BEGIN Information given
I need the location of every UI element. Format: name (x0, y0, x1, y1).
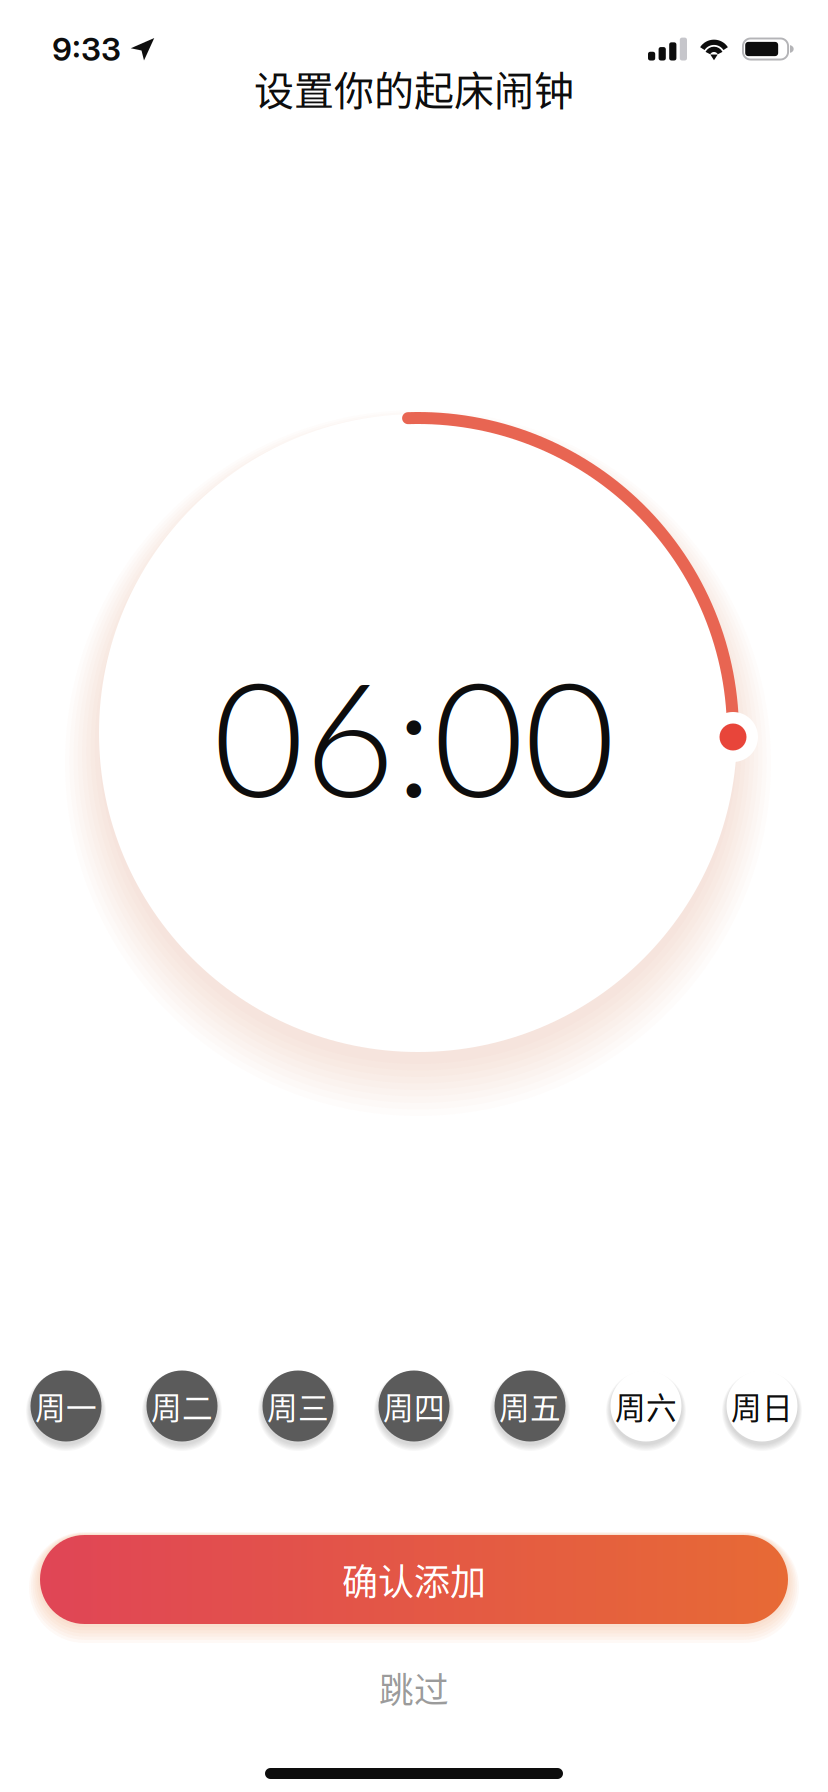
staticText: 周四 (383, 1384, 445, 1428)
staticText: 周日 (731, 1384, 793, 1428)
staticText: 周五 (499, 1384, 561, 1428)
button[interactable]: 确认添加 (0, 1535, 828, 1624)
staticText: 周二 (151, 1384, 213, 1428)
staticText: 确认添加 (342, 1553, 486, 1606)
button[interactable]: 周四 (374, 1365, 454, 1447)
staticText: 周一 (35, 1384, 97, 1428)
button[interactable]: 周五 (490, 1365, 570, 1447)
button[interactable]: 周一 (26, 1365, 106, 1447)
button[interactable]: 周六 (606, 1365, 686, 1447)
staticText: 跳过 (379, 1663, 449, 1713)
staticText: 周六 (615, 1384, 677, 1428)
staticText: 06:00 (213, 642, 615, 830)
staticText: 设置你的起床闹钟 (254, 59, 574, 117)
button[interactable]: 周二 (142, 1365, 222, 1447)
button[interactable]: 周日 (722, 1365, 802, 1447)
button[interactable]: 周三 (258, 1365, 338, 1447)
staticText: 周三 (267, 1384, 329, 1428)
button[interactable]: 跳过 (0, 1656, 828, 1720)
staticText: 9:33 (52, 30, 121, 68)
END Information given
Task item
Word for word, give the entries above again, with no images included.

Written response
I need the location of every UI element. Format: name (x0, y0, x1, y1).
staticText: 周四 (383, 1384, 445, 1428)
staticText: 周日 (731, 1384, 793, 1428)
staticText: 周五 (499, 1384, 561, 1428)
button[interactable]: 确认添加 (0, 1535, 828, 1624)
staticText: 周二 (151, 1384, 213, 1428)
staticText: 确认添加 (342, 1553, 486, 1606)
button[interactable]: 周四 (374, 1365, 454, 1447)
staticText: 周一 (35, 1384, 97, 1428)
button[interactable]: 周五 (490, 1365, 570, 1447)
button[interactable]: 周一 (26, 1365, 106, 1447)
button[interactable]: 周六 (606, 1365, 686, 1447)
staticText: 跳过 (379, 1663, 449, 1713)
staticText: 周六 (615, 1384, 677, 1428)
staticText: 06:00 (213, 642, 615, 830)
staticText: 设置你的起床闹钟 (254, 59, 574, 117)
button[interactable]: 周二 (142, 1365, 222, 1447)
button[interactable]: 周日 (722, 1365, 802, 1447)
button[interactable]: 周三 (258, 1365, 338, 1447)
staticText: 周三 (267, 1384, 329, 1428)
button[interactable]: 跳过 (0, 1656, 828, 1720)
staticText: 9:33 (52, 30, 121, 68)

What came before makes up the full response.